Git Stage Lines
daily driverStage exactly the lines you want in a git commit - no interactive menus, no fuss.
Git Stage Lines is a small command-line tool that lets you tell git exactly which lines of a file to include in a commit. It's the answer to a problem git doesn't solve on its own: "I only want lines 10 through 42 in this next commit."
- Python
- Git
Git has a mode called "interactive patching" that lets you pick which changes to stage, but it opens a menu and waits for you to answer questions; you can't use it in a script. Git Stage Lines skips all that: you just say the file and the line numbers, and it handles the rest. It's the kind of sharp little tool that makes a workflow noticeably cleaner, and my agents use it every day to keep commits tidy and logical.
What it does
When you're working on code, it's common to have changes to the same file that belong in two different commits - a bug fix and a new feature, say. Git's built-in tools can split changes, but only through an interactive menu you can't automate. Git Stage Lines solves that with a simple command: give it a filename and a line range, and it stages exactly those lines, leaving the rest untouched. Under the hood it reads the diff, parses it into structured pieces, and surgically rebuilds just the patch you asked for, even if your range cuts right through the middle of a change.
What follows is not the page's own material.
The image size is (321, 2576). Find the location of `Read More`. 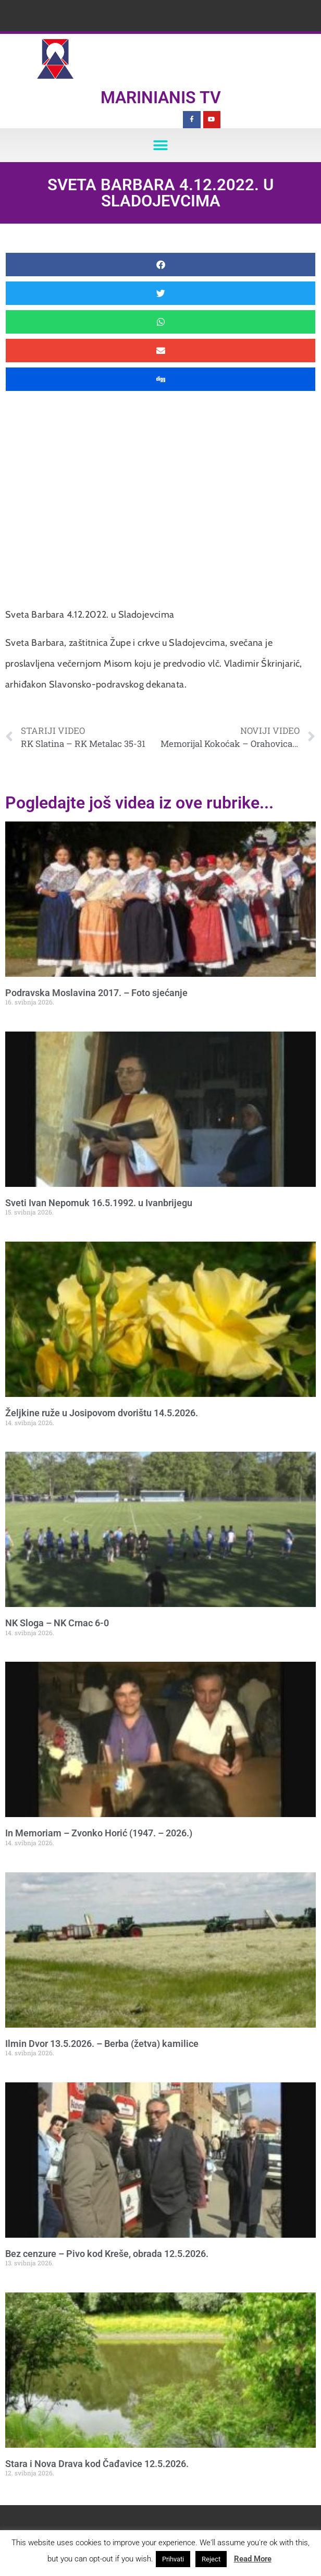 Read More is located at coordinates (252, 2558).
No external libraries needed, just Python and git.
Why it's neat
Surgical precision
You can say "stage lines 10 to 42" and only those lines go into the next commit; the rest stay unstaged.
Works in scripts
Because it's a plain command with no interactive menus, AI agents can call it to stage exactly the right lines without any human input.
No extra dependencies
It's pure Python using only the standard library - nothing to install beyond Python itself and git.
How it works
1. Read the diff
The tool runs git diff on the file to see all the current unstaged changes.
2. Parse into pieces
It breaks the diff into structured chunks (called "hunks") so it can reason about exactly which lines changed where.
3. Filter to your range
It keeps only the hunks that overlap with the line range you asked for, splitting a hunk if your range cuts through the middle.
4. Apply the patch
It assembles a valid patch from just those lines and tells git to stage it, leaving everything else untouched.